Comparative Genomics is the field of knowledge dedicated to the analysis and comparison of genes and genomes. The scientific areas comprised in this field include subjects as diverse as (just naming a few): 1) the development of algorithms for the alignment of genes, whole genomes, short- and long sequencing reads, 2) the search for remote sequence similarity, 3) the discovery of motifs and sequence patterns, 4) the identification of gene families, 5) the detection of ortholog/paralog groups, 6) the reconstruction of evolutionary history of the genes, 7) the detection of signs of selective forces exerted over genes and genomes, 8) the reconstruction of ancestral DNA and genome sequences, 9) the detection and analysis of genome synteny, 10) the inference of ancestral gene order, among others. In addition, an important new sub-field of Comparative Genomics has emerged in the last decade, referred to as Pangenomics, making available improved tools to analyze the exponential genomic data accumulating since the development of Second- and Third-Generation Sequencing Technologies.

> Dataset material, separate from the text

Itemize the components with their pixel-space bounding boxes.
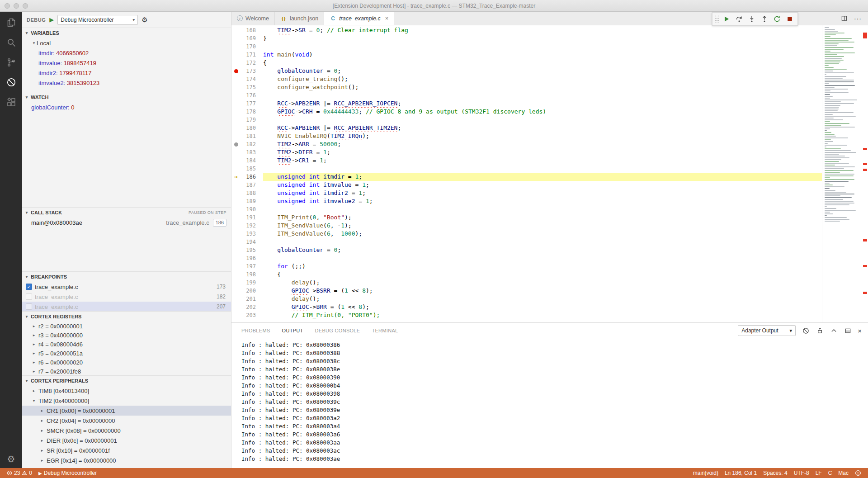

The first definition of Pangenome was synonymous with the entire repertoire of genes accessible to a particular species (the union of all genes). This initial concept was proposed when researchers tried to answer how many genome sequences are needed so we can have high confidence that all of the genes of a given species have been identified. Because the construction of this computational object is gene-oriented, the classical concept of Pangenome is also referred to as the Gene-based Pangenome. The mathematical matrix associated with this object allows the classification of genes into three different categories: Core Genes (encoded in more than 99% of the strains), Shell Genes (10%-99% of the strains) and Cloud Genes (less than 10% of the strains). The advent of Third-Generation Sequencing Technologies allowed routine generation of end-to-end genome sequences. However, this upgrade in sequencing technologies also imposed the development of new data structures, algorithms and statistical methods to process, analyze and store this new genomic data, giving rise to Computational Pangenomics. This new sub-field is dedicated to the construction and analysis of Pangenome Graphs, computational objects consisting in bidirected graphs that allow an easy representation of both strands of DNA and of whole-genome variation resulting from recombination, gene reshuffling and other mutational events. Pangenome graphs are starting to be adopted as reference for the mapping, aligning, simulation and genotyping of sequencing reads and, in the coming years, it is foreseeable that these graph-based structures will completely replace the use of linear references. The advent of Computational Pangenomics also led to the proposal of an alternative, more contemporary definition of Pangenome, now a synonym of all genomic variation observed in the members of a given species or clade.
This research topic proposes publishing state of the art studies in Microbial Comparative Genomics and Pangenomics reporting new insights into Gene and Genome Evolution. Studies involving the development of new algorithms and toolkits in these fields of knowledge will be also strongly valued due to their increasing importance in experimental microbiology.